Casse pour ranger les caractères. J'en ai encore vu de semblables dans mon enfance.


L'alliage de plomb est majoritairement utilisé : un métal économique, qui ne rouille pas, et surtout qui fond à basse température.On ajoute un peu d'antimoine pour la dureté et l'étain pour lier le tout.


Moule pour fabriquer les caractères. Un système ingénieux permet de fabriquer diverses lettres avec un même moule.


En Europe, c'est Gutenberg qui obtient un grand succès avec sa presse à caractères mobiles.


Sa Bible à 42 lignes est célèbre à juste titre et pleine d'innovations : lettres liées, abréviations, variations de largeur.

Le texte justifié donne un rendu superbe. Si le musée n'expose qu'un fac-simile, j'en ai vu plusieurs exemplaires, notamment à la Morgan Library de New York.


Dès les débuts de l'imprimerie, on prend plaisir à inventer de nouveaux caractères. Très élégant exemple dans cet Art Poétique de Vida.


Dürer, le fameux artiste allemand, peintre, graveur et mathématicien, a aussi créé des manuels de caractères où on mesure combien ceux-ci doivent à la géométrie et à la rigueur. Principes toujours respectés dans nombre de polices utilisées de nos jours.


L'acheteur du livre choisit la décoration, l'imprimeur en tient compte en insérant dans le texte une lettre qui sera enluminée, la lettre d'attente.

Apparition du colophon qui termine le livre en indiquant le nom de l'imprimeur puis la date d'impression.
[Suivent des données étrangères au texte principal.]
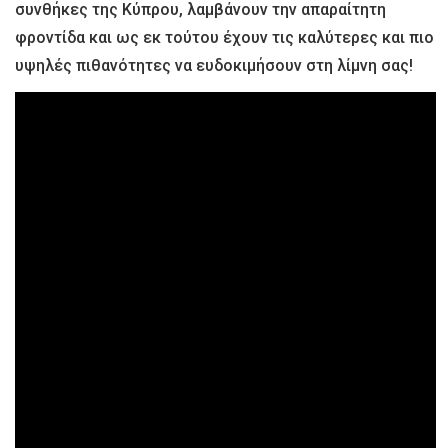
συνθήκες της Κύπρου, λαμβάνουν την απαραίτητη
φροντίδα και ως εκ τούτου έχουν τις καλύτερες και πιο
υψηλές πιθανότητες να ευδοκιμήσουν στη λίμνη σας!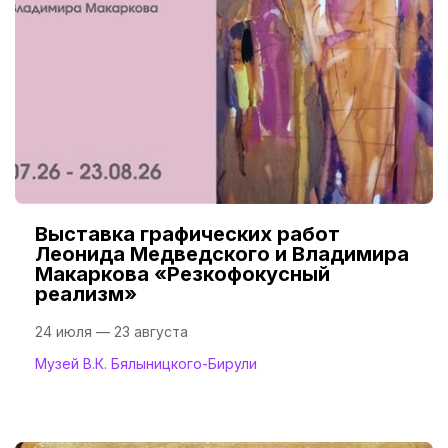
Выставка графических работ
Леонида Медведского и Владимира
Макаркова «Резкофокусный
реализм»
24 июля — 23 августа
Музей В.К. Бялыницкого-Бирули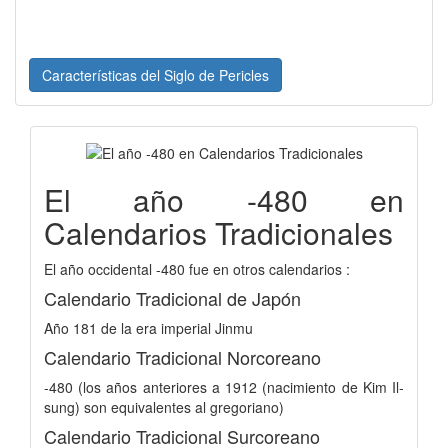
Características del Siglo de Pericles
El año -480 en
Calendarios Tradicionales
El año occidental -480 fue en otros calendarios :
Calendario Tradicional de Japón
Año 181 de la era imperial Jinmu
Calendario Tradicional Norcoreano
-480 (los años anteriores a 1912 (nacimiento de Kim Il-
sung) son equivalentes al gregoriano)
Calendario Tradicional Surcoreano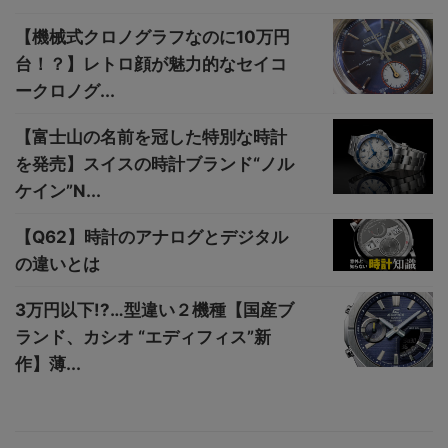
【機械式クロノグラフなのに10万円
台！？】レトロ顔が魅力的なセイコ
ークロノグ...
【富士山の名前を冠した特別な時計
を発売】スイスの時計ブランド“ノル
ケイン”N...
【Q62】時計のアナログとデジタル
の違いとは
3万円以下!?…型違い２機種【国産ブ
ランド、カシオ “エディフィス”新
作】薄...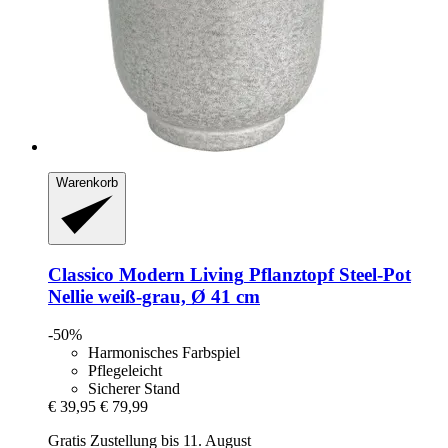
Warenkorb
Classico Modern Living
Pflanztopf Steel-​Pot
Nellie weiß-​grau, Ø 41 cm
-50%
Harmonisches Farbspiel
Pflegeleicht
Sicherer Stand
€ 39,95
€ 79,99
Gratis Zustellung bis 11. August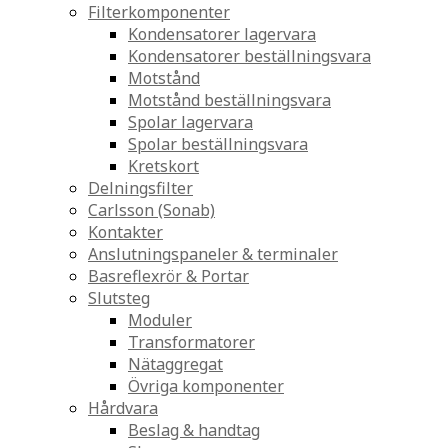
Filterkomponenter
Kondensatorer lagervara
Kondensatorer beställningsvara
Motstånd
Motstånd beställningsvara
Spolar lagervara
Spolar beställningsvara
Kretskort
Delningsfilter
Carlsson (Sonab)
Kontakter
Anslutningspaneler & terminaler
Basreflexrör & Portar
Slutsteg
Moduler
Transformatorer
Nätaggregat
Övriga komponenter
Hårdvara
Beslag & handtag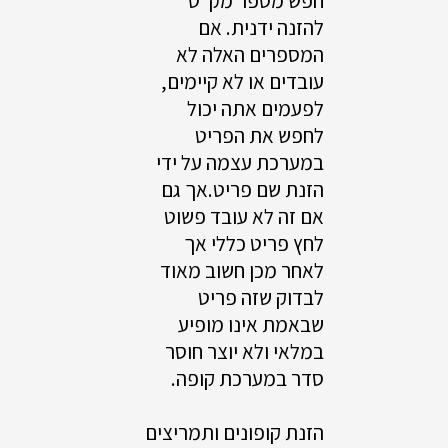
חפש מספר מק"ט
להזנה ידנית. אם
המספרים האלה לא
עובדים או לא קיימים,
לפעמים אתה יכול
לחפש את הפריט
במערכת עצמה על ידי
הזנת שם פריט.אך גם
אם זה לא עובד פשוט
לחץ פריט כללי אך
לאחר מכן חשוב מאוד
לבדוק שזה פריט
שבאמת אינו מופיע
במלאי ולא יוצר חוסר
סדר במערכת קופה.
הזנת קופונים ותמריצים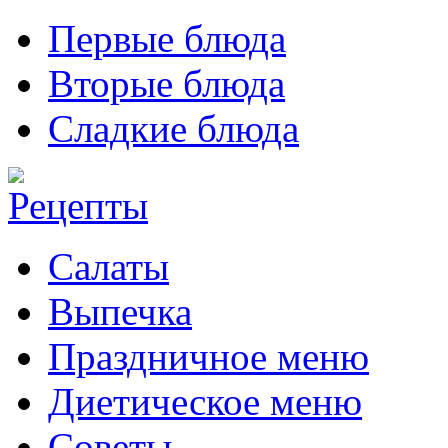
Первые блюда
Вторые блюда
Сладкие блюда
Салаты
Выпечка
Праздничное меню
Диетическое меню
Советы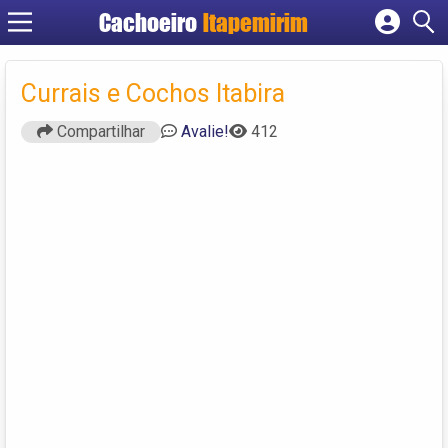
Cachoeiro
Itapemirim
Cadastrar empresa
Fazer login
Currais e Cochos Itabira
Criar conta
Compartilhar
Avalie!
412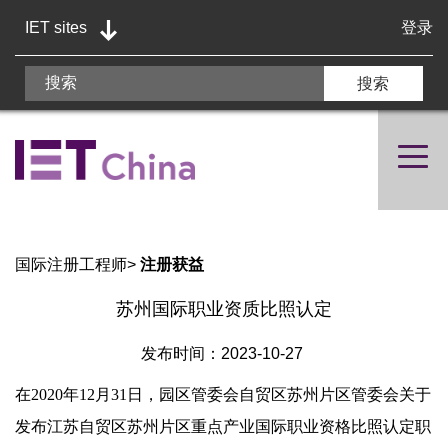
IET sites
登录
国际注册工程师
>
注册获益
苏州国际职业资质比照认定
发布时间：2023-10-27
在2020年12月31日，园区管委会自贸区苏州片区管委会关于
发布江苏自贸区苏州片区重点产业国际职业资格比照认定职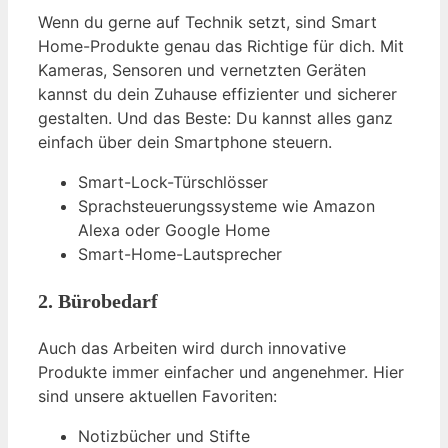
Wenn du gerne auf Technik setzt, sind Smart
Home-Produkte genau das Richtige für dich. Mit
Kameras, Sensoren und vernetzten Geräten
kannst du dein Zuhause effizienter und sicherer
gestalten. Und das Beste: Du kannst alles ganz
einfach über dein Smartphone steuern.
Smart-Lock-Türschlösser
Sprachsteuerungssysteme wie Amazon
Alexa oder Google Home
Smart-Home-Lautsprecher
2. Bürobedarf
Auch das Arbeiten wird durch innovative
Produkte immer einfacher und angenehmer. Hier
sind unsere aktuellen Favoriten:
Notizbücher und Stifte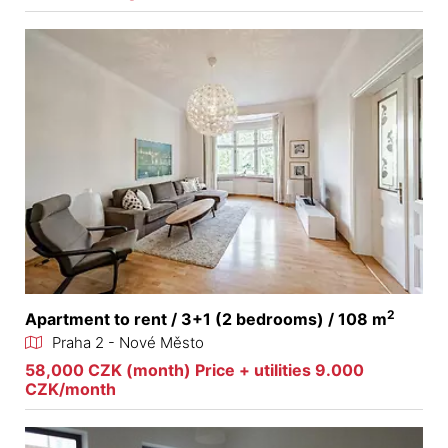
2
Apartment to rent / 3+1 (2 bedrooms) / 108 m
Praha 2 - Nové Město
58,000 CZK (month) Price + utilities 9.000
CZK/month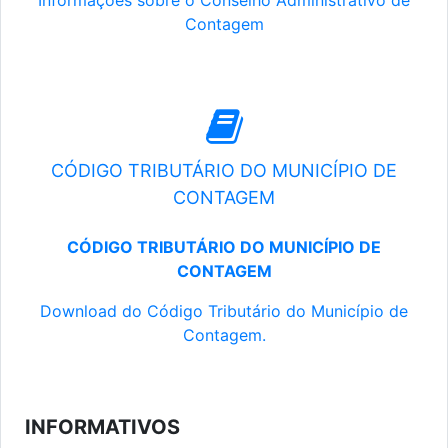
Informações sobre o Conselho Administrativo de
Contagem
CÓDIGO TRIBUTÁRIO DO MUNICÍPIO DE
CONTAGEM
CÓDIGO TRIBUTÁRIO DO MUNICÍPIO DE
CONTAGEM
Download do Código Tributário do Município de
Contagem.
INFORMATIVOS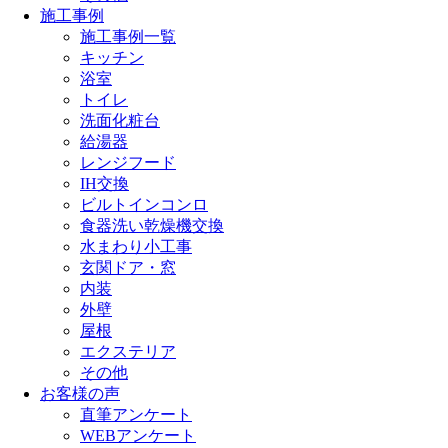
施工事例
施工事例一覧
キッチン
浴室
トイレ
洗面化粧台
給湯器
レンジフード
IH交換
ビルトインコンロ
食器洗い乾燥機交換
水まわり小工事
玄関ドア・窓
内装
外壁
屋根
エクステリア
その他
お客様の声
直筆アンケート
WEBアンケート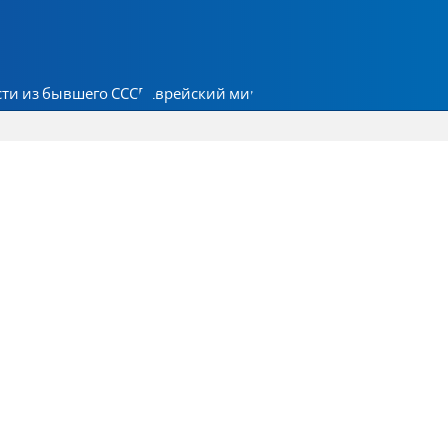
ти из бывшего СССР
Еврейский мир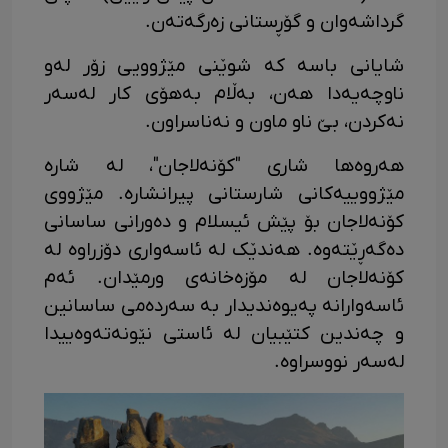
گرداشەوان و گۆڕستانی زەرگەتەن.
شایانی باسە کە شوێنی مێژوویی زۆر لەو
ناوچەیەدا ھەن، بەڵام بەھۆی کار لەسەر
نەکردن، بێ ناو ماون و نەناسراون.
هەروەها شاری "کۆنه‌لاجان"، ‌له‌ شاره‌
مێژووییه‌کانی شارستانی پیرانشارە. مێژووی
کۆنه‌لاجان بۆ پێش ئیسلام و ده‌ورانی ساسانی
ده‌گه‌ڕێته‌وه‌. هەندێک لە ئاسه‌واری دۆزراوه‌ له‌
کۆنه‌لاجان له‌ مۆزه‌خانەی ورمێدان. ئه‌م
ئاسه‌وارانه‌ پەیوه‌ندیدار به‌ سەردەمی ساسانین
و چه‌ندین کتێبیان له‌ ئاستی نێونه‌ته‌وه‌ییدا
له‌سه‌ر نووسراوه‌.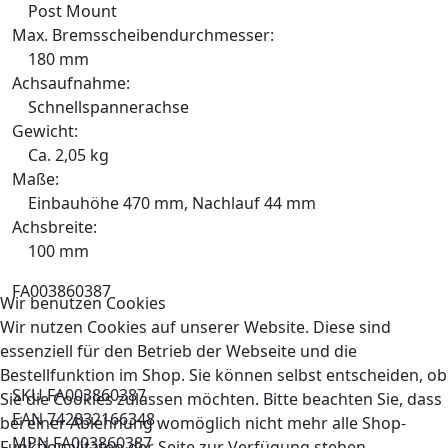
Post Mount
Max. Bremsscheibendurchmesser:
180 mm
Achsaufnahme:
Schnellspannerachse
Gewicht:
Ca. 2,05 kg
Maße:
Einbauhöhe 470 mm, Nachlauf 44 mm
Achsbreite:
100 mm
FA003860387
Wir benutzen Cookies
Wir nutzen Cookies auf unserer Website. Diese sind
essenziell für den Betrieb der Webseite und die
Bestellfunktion im Shop. Sie können selbst entscheiden, ob
SKU FA003860387
Sie die Cookies zulassen möchten. Bitte beachten Sie, dass
EAN 742832166348
bei einer Ablehnung womöglich nicht mehr alle Shop-
MPN FA003860387
Funktionalitäten der Seite zur Verfügung stehen.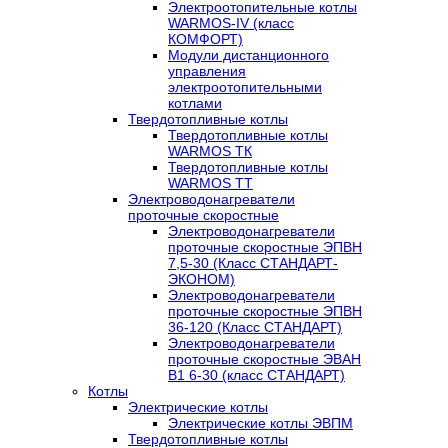
Электроотопительные котлы
WARMOS-IV (класс
КОМФОРТ)
Модули дистанционного
управления
электроотопительными
котлами
Твердотопливные котлы
Твердотопливные котлы
WARMOS TК
Твердотопливные котлы
WARMOS TT
Электроводонагреватели
проточные скоростные
Электроводонагреватели
проточные скоростные ЭПВН
7,5-30 (Класс СТАНДАРТ-
ЭКОНОМ)
Электроводонагреватели
проточные скоростные ЭПВН
36-120 (Класс СТАНДАРТ)
Электроводонагреватели
проточные скоростные ЭВАН
В1 6-30 (класс СТАНДАРТ)
Котлы
Электрические котлы
Электрические котлы ЭВПМ
Твердотопливные котлы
Jean Trithème, Histoire de l'origine des Rois et peuples francs, 1515


L'imitation de manuscrits enluminés est parfois confondante, comme dans ce Livre d'Heures à l'usage de Rome de 1506.


C'est le premier livre français à être imprimé avec des gravures sur bois dans le texte, publié à Lyon en 1478. Les couleurs étaient peintes à la main.


Ces différentes plaques présentent les étapes de la gravure sur bois de fil (la xylogravure).


Le bois gravé et un exemplaire de la gravure.


De très nombreux bois gravés étaient nécessaires dans le cas d'éditions richement illustrées.


L'imprimerie lyonnaise s'était fait la spécialité d'ouvrages en français, la langue vulgaire, quand le latin dominait encore le monde du livre. Cet exemplaire de De la ruyne des nobles hommes et femmes de Boccace fut un des premiers livres français insérant des bois gravés.


Fruit d'une prodigieuse somme de travail, la Biblia Sancta Hebraica de Plantin, un illustre imprimeur d'Anvers, proposait différents textes, dont l'hébreu et plusieurs traductions latines. Anvers abritait une nombreuse population juive. 

Exposition Ephémères d'Andy Warhol

J'ai vu un certain nombre d'expositions consacrées à Andy Warhol mais celle-ci, dans l'optique du musée, s'avère bien différente. Il s'agit de montrer les travaux imprimés, pour des affiches, pochettes de disques, étiquettes, cartes de vœux. Peu d'originaux donc mais des réalisations de commande, commerciales, qui révèlent différentes facettes du sulfureux artiste.

Loin de la répétition, parfois un peu facile, de ses séries déclinées en plusieurs couleurs, on voit ici beaucoup de créativité et de liberté.



L'affiche qui culmine était une commande de Perrier pour la diffusion de leur eau gazeuse aux USA. Pratique courante d'une marque qui avait souvent travaillé avec des artistes. Finalement celle-ci resta hexagonale, bénéficiant tout de même d'un emplacement sur les Champs-Elysées.


Grande variété de styles et de techniques. Les grandes fleurs multicolores s'inscrivent particulièrement dans celui des années 1960.


On voit même un livre pour enfants, d'une joyeuse intensité chromatique.



Pochette de disques. Très sobre illustration, obtenu en posant une feuille de papier sur un dessin fraîchement dessiné, d'où ce trait en pointillés.


Amusante réalisation métonymique pour des chaussures en serpent.


Cartes de vœux pour Tiffany, le fameux joaillier new-yorkais. Tellement réussies que c'est étonnant qu'elles ne soient pas rééditées.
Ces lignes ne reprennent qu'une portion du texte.